The most commonly reported orthopedic procedure performed in AS patients has been total hip arthroplasty, followed by spinal osteotomies (25). Despite the prevalence of knee involvement in AS reaching as high as 70%, the literature reporting on this is limited (5,6). A recent study by Mertelsmann-Voss et al. (26) evaluated 3,825 patients who had spondyloarthritis (SpA) and had a mean age of 57 years and found that the trends in rates of TKA significantly increased over the 14-year period, from 2.7 TKAs per 100,000 persons per year in 1991 to 2.9 TKAs per 100,000 persons per year in 2005 (P<0.001). The authors additionally showed that patients who did not have inflammatory arthritis also had an increase in the trends of TKA from 49.1 per 100,000 persons per year in 1991 to 134.4 per 100,000 persons per year in 2005 (P<0.001).
There is a paucity of literature available addressing arthroplasty trends in patients who had AS and this is the first study to analyze TKA trends in the AS population. However, the literature has shown that NSAIDs (18) and potentially TNFα inhibitors (27), slow progression of bone disease in AS; however, this did not support the results of the present study, which showed a significant increase in TKA trends in AS patients between 2002 and 2013.
In conclusion, the present study evaluated the annual trends of AS patients who underwent TKA, which demonstrated an increase in TKA trends during the study period.
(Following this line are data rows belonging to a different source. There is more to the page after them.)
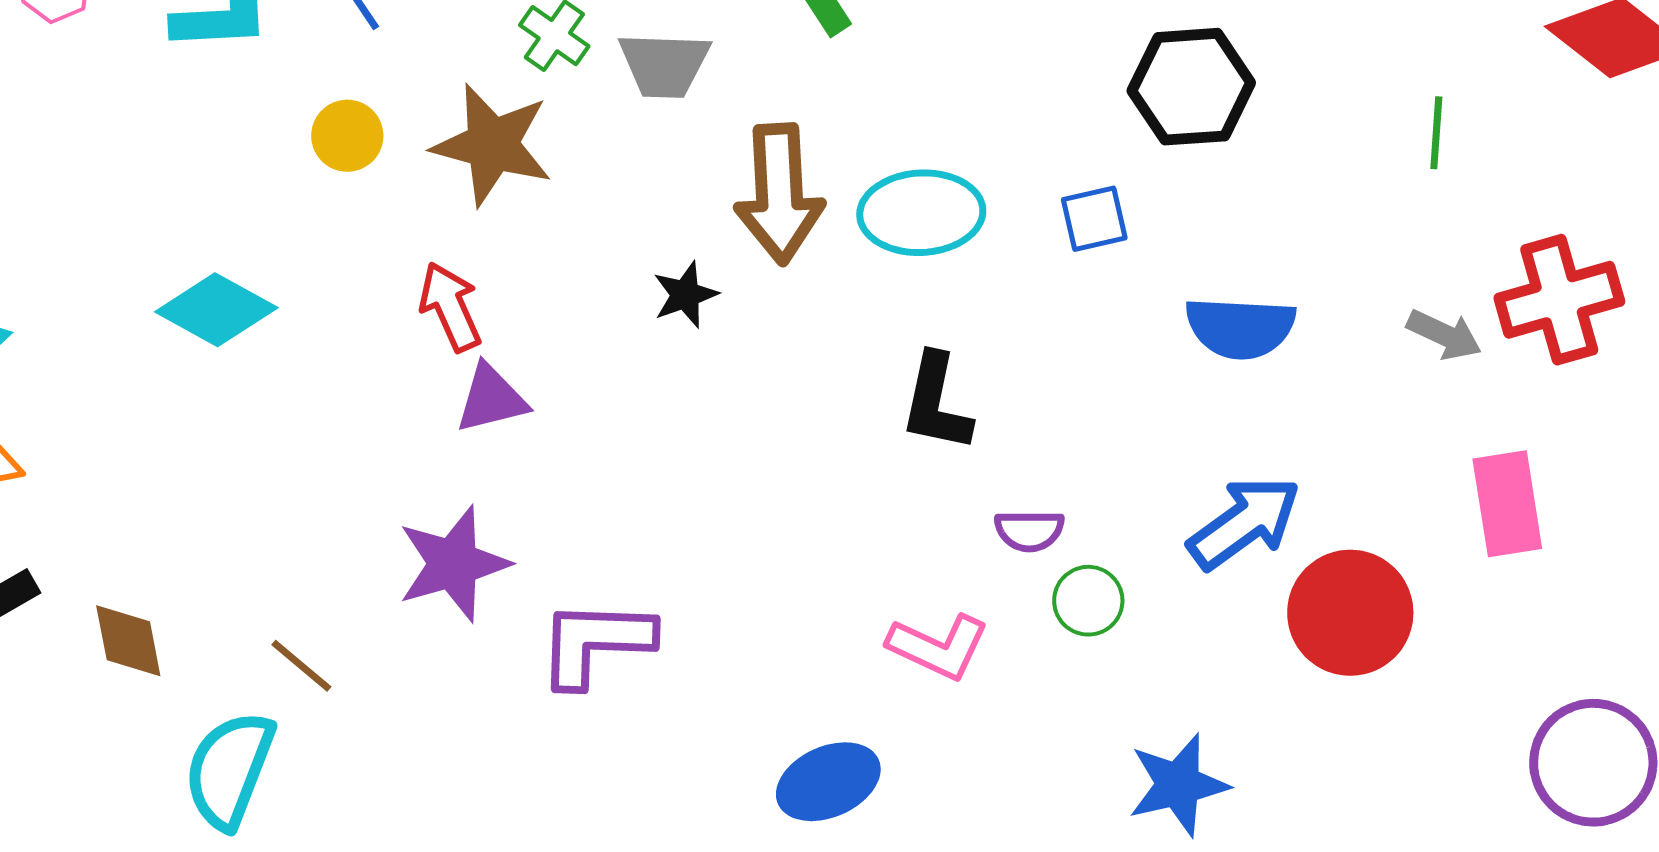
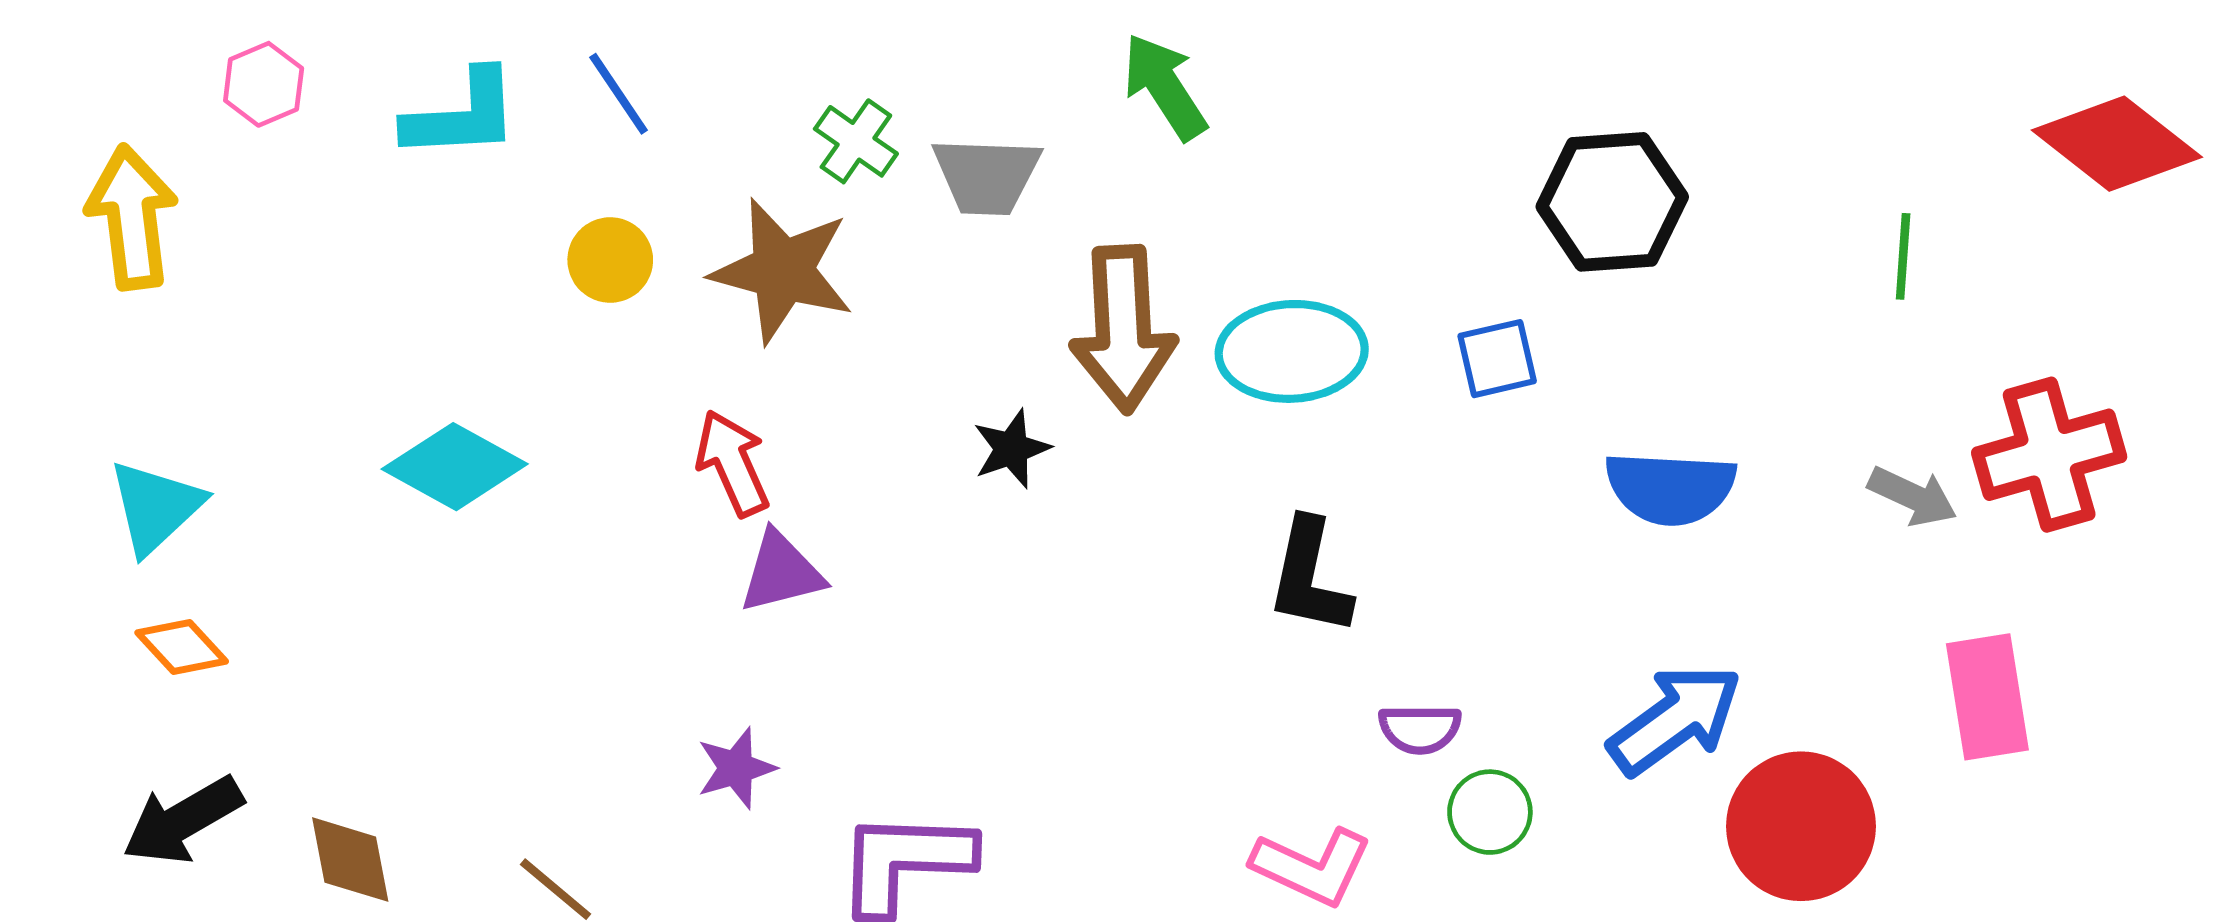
purple star: (453, 564) -> (736, 768), size x0.6

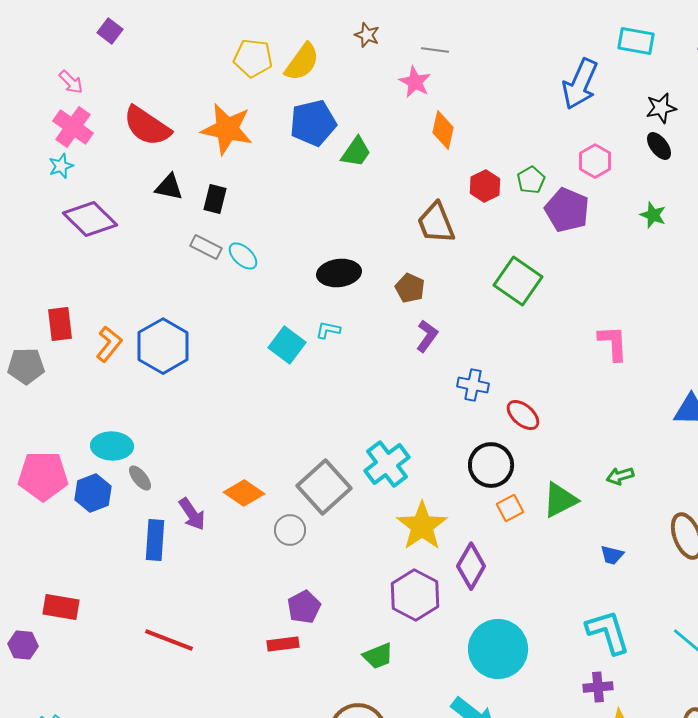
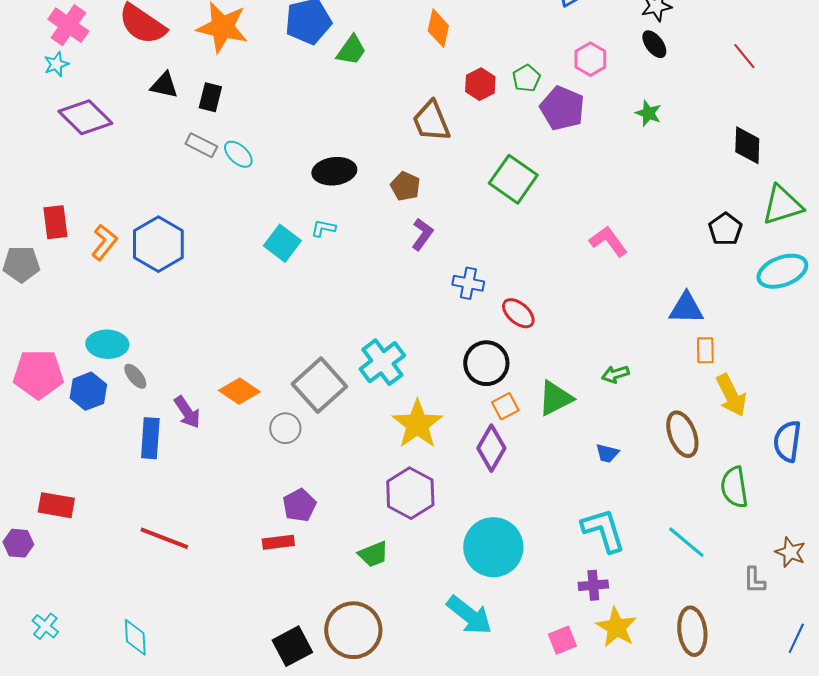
pink L-shape: (613, 343) -> (608, 241), turned -33
purple diamond: (471, 566) -> (491, 448), moved

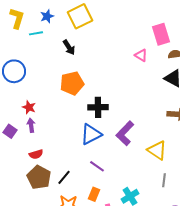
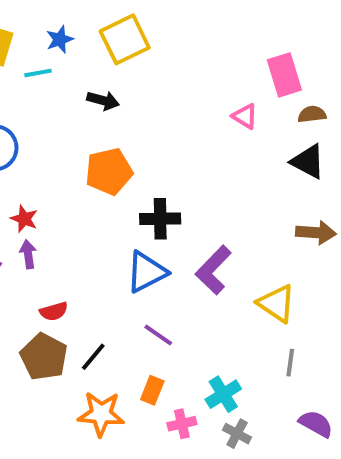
black arrow: (69, 47) -> (103, 101), turned -42
red semicircle: (36, 154) -> (54, 311), moved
Longer observational studies should assess TKA trends in AS patients with stratification of the data by current medical management and age. This data would allow for the analysis of TKA trends in AS patients based on the medical regimen they are receiving and also determine the age trends in those who received TKA, which in the setting of an increasing trend would also indicate success in medical therapy as TKA is being delayed. In order to truly determine the effectiveness of the AS medical therapy guidelines, disease progression must be analyzed.
Conflicts of Interest: MA Mont: AAOS, Cymedica, DJ Orthopaedics, Johnson & Johnson, Journal of Arthroplasty, Journal of Knee Surgery, Microport, National Institutes of Health (NIAMS & NICHD), Ongoing Care Solutions, Orthopedics, Orthosensor, Pacira, Peerwell, Performance Dynamics Inc., Sage, Stryker: IP royalties, Surgical Techniques International, TissueGene. JW Barrington: Biome, DJ Orthopaedics, Iconacy, Mallinckrodt, Pacira, Professional Communications, Inc. Smith & Nephew, Tier 1 Healthcare and Education Research, Zimmer. CB Paulino: DePuy, A Johnson & Johnson CompanyEthicon. M Chughtai: DJ Orthopaedics, Sage Products, Stryker. The other authors have no conflicts of interest to declare.
Ethical Statement: The NIS database is publically available and contains de-identified data, therefore, this study was deemed exempt by the Institutional Review Board.